The term scaling refers to the stretching or squishing of content to fit into a defined area. The "scale" of content refers to the ratio between the hight and width of the content.

For example, most screens today have a scale of 16 x 9.   A resolution of a high definition screen is typically 1920 x 1080 which as a ratio, is 16 x 9. Meaning the width is 16 and the height is 9. This ratio is referred to as aspect ratio.

Older CRT screens have an aspect ratio of 5 x 4. 1024 x 768 was a very common screen resolution for old LCD screens, which as a ratio, is 5 x 4.
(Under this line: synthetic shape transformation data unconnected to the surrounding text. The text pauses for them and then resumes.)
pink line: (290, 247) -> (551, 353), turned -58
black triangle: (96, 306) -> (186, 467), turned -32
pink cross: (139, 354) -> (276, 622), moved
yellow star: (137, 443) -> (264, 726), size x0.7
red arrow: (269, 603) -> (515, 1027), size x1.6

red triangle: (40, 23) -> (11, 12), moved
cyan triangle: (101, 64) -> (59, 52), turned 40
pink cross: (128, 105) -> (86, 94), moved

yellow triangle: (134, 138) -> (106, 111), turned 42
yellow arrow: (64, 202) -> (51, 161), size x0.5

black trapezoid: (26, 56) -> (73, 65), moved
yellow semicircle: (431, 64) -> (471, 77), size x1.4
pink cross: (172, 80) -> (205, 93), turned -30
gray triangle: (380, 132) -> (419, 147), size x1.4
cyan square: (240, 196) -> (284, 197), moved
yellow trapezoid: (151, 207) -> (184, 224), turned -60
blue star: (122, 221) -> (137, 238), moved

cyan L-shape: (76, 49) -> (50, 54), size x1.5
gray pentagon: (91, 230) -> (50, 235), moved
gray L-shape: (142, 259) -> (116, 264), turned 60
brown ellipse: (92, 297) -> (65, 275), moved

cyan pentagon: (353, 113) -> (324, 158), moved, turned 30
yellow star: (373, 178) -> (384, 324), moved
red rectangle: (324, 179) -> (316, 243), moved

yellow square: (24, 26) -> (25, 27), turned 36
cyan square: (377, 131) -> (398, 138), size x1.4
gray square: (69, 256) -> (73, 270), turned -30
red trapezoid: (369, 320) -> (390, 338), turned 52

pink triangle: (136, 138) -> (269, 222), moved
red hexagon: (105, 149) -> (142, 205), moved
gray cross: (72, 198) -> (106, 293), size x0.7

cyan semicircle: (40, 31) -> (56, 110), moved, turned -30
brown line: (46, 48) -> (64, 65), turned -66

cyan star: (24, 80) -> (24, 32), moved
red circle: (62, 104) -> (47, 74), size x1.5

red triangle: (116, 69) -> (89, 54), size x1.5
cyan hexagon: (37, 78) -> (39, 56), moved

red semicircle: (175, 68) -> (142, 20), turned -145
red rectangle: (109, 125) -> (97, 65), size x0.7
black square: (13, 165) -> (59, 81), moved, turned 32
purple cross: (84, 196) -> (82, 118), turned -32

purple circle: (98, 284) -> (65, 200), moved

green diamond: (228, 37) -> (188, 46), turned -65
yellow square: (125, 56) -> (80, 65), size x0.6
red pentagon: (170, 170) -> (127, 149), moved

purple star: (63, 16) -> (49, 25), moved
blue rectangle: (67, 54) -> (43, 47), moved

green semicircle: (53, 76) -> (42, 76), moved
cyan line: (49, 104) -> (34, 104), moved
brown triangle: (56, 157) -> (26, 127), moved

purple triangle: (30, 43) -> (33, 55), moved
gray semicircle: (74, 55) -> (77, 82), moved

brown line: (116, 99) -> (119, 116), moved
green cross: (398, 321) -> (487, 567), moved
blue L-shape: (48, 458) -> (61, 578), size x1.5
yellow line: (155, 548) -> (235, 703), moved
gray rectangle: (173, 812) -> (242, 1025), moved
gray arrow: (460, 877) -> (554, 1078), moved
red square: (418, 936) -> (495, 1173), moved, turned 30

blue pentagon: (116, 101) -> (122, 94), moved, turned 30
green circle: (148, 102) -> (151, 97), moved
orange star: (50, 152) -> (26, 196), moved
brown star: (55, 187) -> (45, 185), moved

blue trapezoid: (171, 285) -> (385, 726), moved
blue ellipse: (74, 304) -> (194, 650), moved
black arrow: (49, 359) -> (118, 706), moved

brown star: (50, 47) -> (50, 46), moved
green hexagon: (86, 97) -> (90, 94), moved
However, the content should be created at the same scale as the screen to avoid distortion. Regardless of the resolution, if the content is created at the same aspect ratio as the screen, when the content is scaled both the height and width are scaled equally.   For example:

If a 1024 x 768 (5 x 4) images is displayed on a 1920 x 1080 (16 x 9) screen, the image needs to be horizontally stretched to fill the screen. Scaling content in one direction (width vs height) will cause the content to look distorted and should be avoided. 

The image below shows a 5 x 4 aspect ratio image overplayed on a 16 x 9 aspect ratio screen. A 5 x 4 image would need to be stretched more horizontally then vertically to fill the 16 x 9 space, distorting the content.